Archived-At: <https://mailarchive.ietf.org/arch/msg/nfsv4/88d4SAnTO6kdM904zc8fHO47GvE>
Subject: Re: [nfsv4] Preventing an NFSv4.1 client from destroying a migrated lease after TSM
X-BeenThere: nfsv4@ietf.org
X-Mailman-Version: 2.1.22
Precedence: list
List-Id: NFSv4 Working Group <nfsv4.ietf.org>
List-Unsubscribe: <https://www.ietf.org/mailman/options/nfsv4>, <mailto:nfsv4-request@ietf.org?subject=unsubscribe>
List-Archive: <https://mailarchive.ietf.org/arch/browse/nfsv4/>
List-Post: <mailto:nfsv4@ietf.org>
List-Help: <mailto:nfsv4-request@ietf.org?subject=help>
List-Subscribe: <https://www.ietf.org/mailman/listinfo/nfsv4>, <mailto:nfsv4-request@ietf.org?subject=subscribe>
X-List-Received-Date: Tue, 18 Apr 2017 19:30:42 -0000

To avoid burying the lead, I'll respond waaay out of order:

> In sum, here are some options we've considered:

> 1a. destination asserts CONF_R, but client uses the
> returned contrived slot sequence anyway

Clearly, migration-issues-13 needs to take account of this issue.
I believe 1a is the best choice and will explain why below.

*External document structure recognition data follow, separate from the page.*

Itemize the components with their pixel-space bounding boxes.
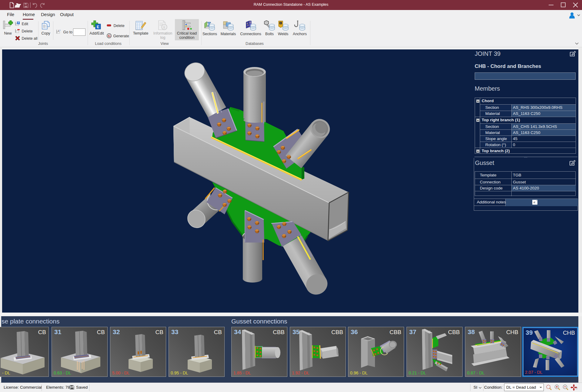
- svg-text:2: 2: [59, 29, 61, 31]
- svg-text:i: i: [164, 25, 165, 29]
- svg-text:E: E: [97, 25, 99, 29]
- svg-text:G: G: [108, 34, 111, 38]
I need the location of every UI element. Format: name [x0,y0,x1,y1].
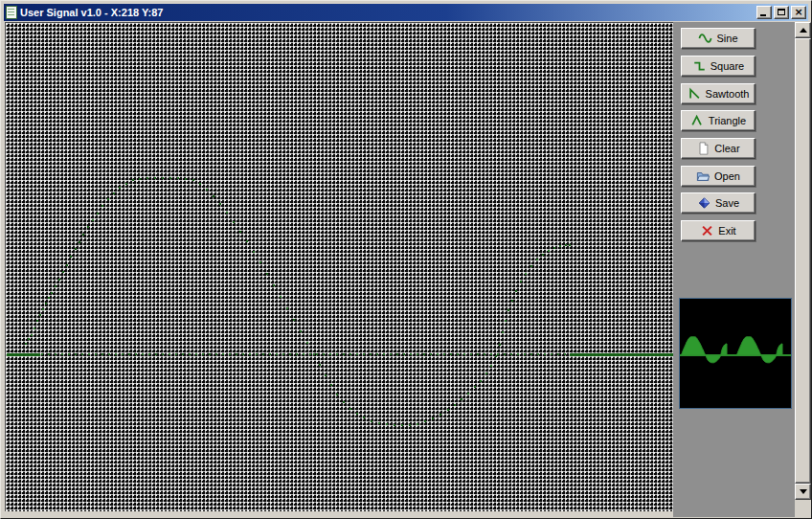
minimize-icon [760,14,766,16]
side-panel: Sine Square Sawtooth Triangle Clear Open [673,22,795,517]
preview-panel [679,298,792,409]
exit-button-label: Exit [718,225,735,237]
minimize-button[interactable] [756,6,772,19]
clear-button[interactable]: Clear [681,138,756,159]
sine-button[interactable]: Sine [681,28,756,49]
save-button[interactable]: Save [681,192,756,214]
sine-button-label: Sine [716,33,737,44]
client-area: Sine Square Sawtooth Triangle Clear Open [4,22,808,517]
sawtooth-button-label: Sawtooth [706,88,750,100]
scroll-up-button[interactable] [795,22,811,38]
sawtooth-button[interactable]: Sawtooth [681,83,756,104]
close-icon: × [792,7,805,18]
arrow-up-icon [800,28,807,33]
signal-canvas[interactable] [5,22,673,511]
window-titlebar[interactable]: User Signal v1.0 - X:218 Y:87 × [4,4,808,21]
open-button[interactable]: Open [681,166,756,187]
scrollbar-thumb[interactable] [795,38,811,484]
triangle-button[interactable]: Triangle [681,110,756,131]
arrow-down-icon [800,489,807,494]
vertical-scrollbar[interactable] [795,22,811,500]
square-button-label: Square [710,60,744,72]
signal-waveform [6,23,673,511]
scroll-down-button[interactable] [795,484,811,500]
triangle-button-label: Triangle [709,115,746,126]
app-icon[interactable] [6,6,17,19]
open-folder-icon [696,169,710,183]
triangle-wave-icon [690,114,705,127]
preview-waveform [680,299,791,408]
red-x-icon [700,224,714,237]
square-button[interactable]: Square [681,56,756,77]
scrollbar-corner [795,500,811,517]
sine-wave-icon [698,32,712,45]
exit-button[interactable]: Exit [681,220,756,241]
window-controls: × [756,6,806,19]
app-window: User Signal v1.0 - X:218 Y:87 × Sine Squ… [0,0,812,519]
save-diamond-icon [697,196,711,210]
close-button[interactable]: × [791,6,806,19]
window-title: User Signal v1.0 - X:218 Y:87 [20,4,754,21]
clear-button-label: Clear [714,143,739,154]
open-button-label: Open [714,170,740,182]
blank-page-icon [696,142,710,155]
maximize-icon [778,9,785,15]
maximize-button[interactable] [774,6,789,19]
square-wave-icon [692,59,707,73]
save-button-label: Save [715,197,739,209]
sawtooth-wave-icon [688,87,702,101]
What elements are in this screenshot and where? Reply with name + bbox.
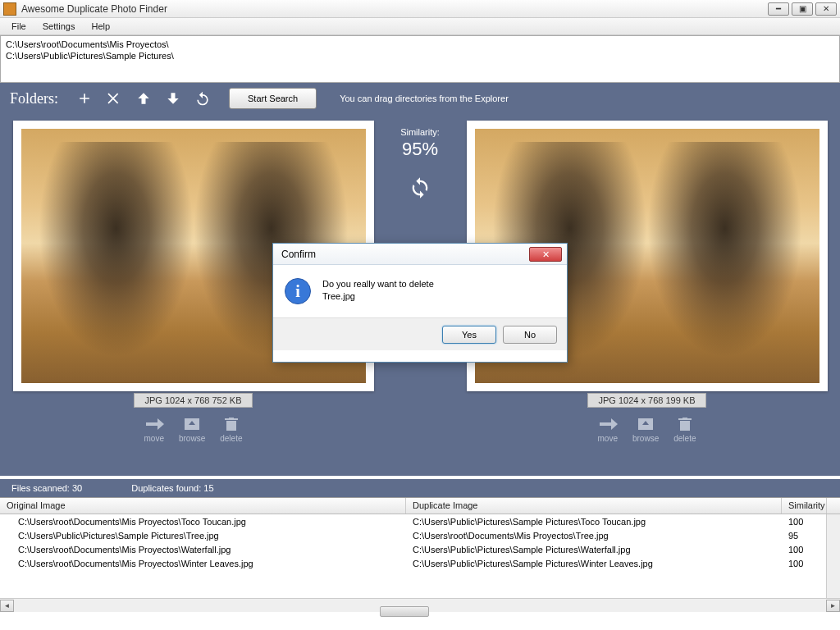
dialog-message-line1: Do you really want to delete: [322, 278, 434, 290]
dialog-message-line2: Tree.jpg: [322, 290, 434, 303]
confirm-dialog: Confirm ✕ i Do you really want to delete…: [272, 243, 568, 363]
modal-overlay: Confirm ✕ i Do you really want to delete…: [0, 0, 840, 630]
dialog-yes-button[interactable]: Yes: [442, 326, 496, 344]
dialog-close-button[interactable]: ✕: [529, 247, 562, 262]
dialog-footer: Yes No: [273, 317, 567, 350]
dialog-title-text: Confirm: [278, 249, 529, 260]
dialog-no-button[interactable]: No: [503, 326, 557, 344]
dialog-body: i Do you really want to delete Tree.jpg: [273, 265, 567, 317]
dialog-titlebar[interactable]: Confirm ✕: [273, 244, 567, 265]
dialog-message: Do you really want to delete Tree.jpg: [322, 278, 434, 304]
info-icon: i: [285, 278, 311, 304]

> We've explored this mechanism a little more, and now we seem
> to be hamstrung on the first paragraph of RFC 5661, Section
> 18.35.3:

Like much of RFCs 5661 and 7530, the paragraph in question
was written without any consideration of issues related to
transparent state migration.  Sigh!

I think I have not been as explicit about this as I should have been
but, as we have started to address a number of migration-related issues for
NFSv4.1 it appears that we will need a standards-track document,
updating RFC5661, paralleling RFC7931 for NFSv4.0.

RFC7931 had a replacement SETCLIENTID description and it now
appears that the new document will need a replacement for the
EXCHANGE_ID  description.   Coincidence? ....  or something
else? :-)

>   The client uses the EXCHANGE_ID operation to register a particular
>   client owner with the server.

However, when the client_owner has been already been registered
by other means (e.g. transparent state migration), the client may still
use EXCHANGE_ID to obtain the clientid assigned.previously.

>  The client ID returned from this
>   operation will be necessary for requests that create state on the
>   server and will serve as a parent object to sessions created by the
>   client.

OK.

>   In order to confirm the client ID it must first be used,
>   along with the returned eir_sequenceid, as arguments to
>   CREATE_SESSION.

In situations in which the registration of the clent_owner has not occurred
previously ...

> If the flag EXCHGID4_FLAG_CONFIRMED_R is set in the
> result, eir_flags, then eir_sequenceid MUST be ignored, as it has no
>  relevancy.

It is not central to my argument but I believe that the "MUST" is not in
accord with RFC2119.  The point here is that if a CREATE_SESSION
has been one, which this text assume is the case, that has already
established the proper sequence id to use.  This is explaning how the
protocol works and not establishing an interoperability REQUIREMENT>

Anyway, I would go on:

If the flag EXCHGID4_FLAG_CONFIRMED_R is set in the
result, eir_flags, then it is an indication that the the registration

of the client_owner has already occurred and that a further

CREATE_SESSION is not  needed to confirm it.  Of course,

subsequent CREATE_SESSIONs may be needed for other

reasons.

The value eir_seqenceid is used to establish an initial

sequence value associate with the clientid returned.  In cases

in which a CREATE_SESSION has already been done, there

is no need for this value, since sequencing of such request has

already been established and the client has no need for this

value and will ignore it.

> The problem is the normative requirement in the last
> sentence.

I agree that this REQUIREMENT is a problem.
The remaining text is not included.